Je rate ma photo face à la pièce ratée. Le théâtre sombre dans le rose alcoolisé d’un couple rassi, raciste, vulgairement comique, mais d’un comique qui ne fait pas rire. Je ne ris pas. Irène, que je croise avant le massacre, m’en parle à chaque fois que je la vois : j’espère que ce ne sera pas aussi horrible que ce soir-là. J’acquiesce. Le public sombre suit les titubements d’un homme et les dandinements d'une femme, assiste au naufrage d’un amour qui n’a d’amour que le nom, et le célibataire en moi jubile. Si c’est ça, vivre à deux, mieux vaut rester seul (mal accompagné, on connaît la chanson, on n'y croit pas vraiment, mais on la fredonne, pour se rassurer). Sur la scène, elle l’attend. Elle reste à la maison. J’aurais mieux fait aussi. Irène aussi.

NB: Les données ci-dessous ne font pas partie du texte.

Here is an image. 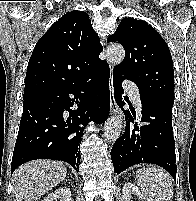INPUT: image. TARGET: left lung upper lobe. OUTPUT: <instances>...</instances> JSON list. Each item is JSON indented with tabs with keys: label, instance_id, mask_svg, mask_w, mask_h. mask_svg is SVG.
<instances>
[{
	"label": "left lung upper lobe",
	"instance_id": "5c2ea615",
	"mask_svg": "<svg viewBox=\"0 0 196 201\" xmlns=\"http://www.w3.org/2000/svg\"><path fill=\"white\" fill-rule=\"evenodd\" d=\"M107 42L125 48V59L114 74L133 81L141 95L174 104V70L169 48L161 35L143 20L124 18Z\"/></svg>",
	"mask_w": 196,
	"mask_h": 201
}]
</instances>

Mais c’est sa sœur qui lui a payé le billet, pour Noël, alors elle reste, elle attend, comme la dame en training qui se fait une joie d’engueuler le beauf qui se soûle, se bat, se morfond dans la haine, quand il rentre détruit chez sa femme, mais à quoi bon raconter cette histoire qui ne m’intéresse pas. Une règle désormais, au théâtre : fuir les histoires de couples. En vrai, s’en méfier, mais ce truc-là, on se dit que ça ressemble pas à la vraie vie, pas à la mienne.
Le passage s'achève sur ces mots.